AIM OF THE TASK: Return every line of the listing that includes the string "Pubblicato".

GIVEN ENTRIES:
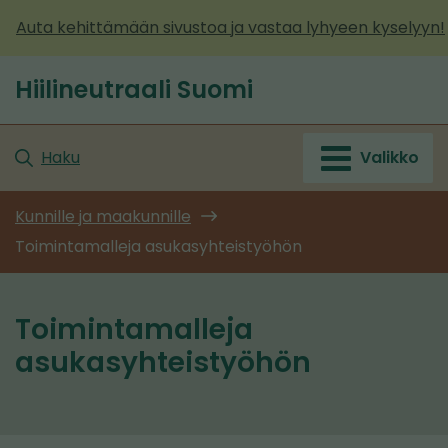
Siirry
Auta kehittämään sivustoa ja vastaa lyhyeen kyselyyn!
sisältöön
Hiilineutraali Suomi
Etusivu
Haku
Valikko
Kunnille ja maakunnille
Toimintamalleja asukasyhteistyöhön
Toimintamalleja
asukasyhteistyöhön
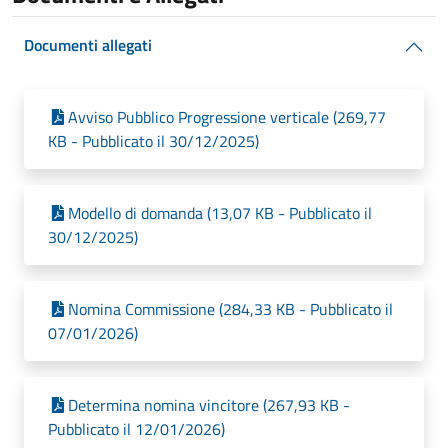
Documenti allegati
Avviso Pubblico Progressione verticale (269,77
KB - Pubblicato il 30/12/2025)
Modello di domanda (13,07 KB - Pubblicato il
30/12/2025)
Nomina Commissione (284,33 KB - Pubblicato il
07/01/2026)
Determina nomina vincitore (267,93 KB -
Pubblicato il 12/01/2026)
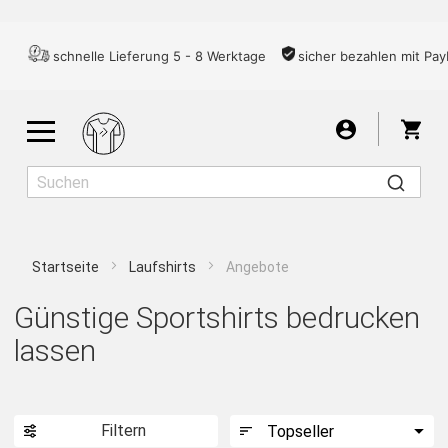
schnelle Lieferung 5 - 8 Werktage
sicher bezahlen mit Pay
War
Startseite
Laufshirts
Angebote
Herren
Damen
Kinder
Günstige Sportshirts bedrucken
lassen
LAUFSHIRTS
ANGEBOTE
Filtern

FINISHED EXERCISE:
KB - Pubblicato il 30/12/2025)
Modello di domanda (13,07 KB - Pubblicato il
Nomina Commissione (284,33 KB - Pubblicato il
Pubblicato il 12/01/2026)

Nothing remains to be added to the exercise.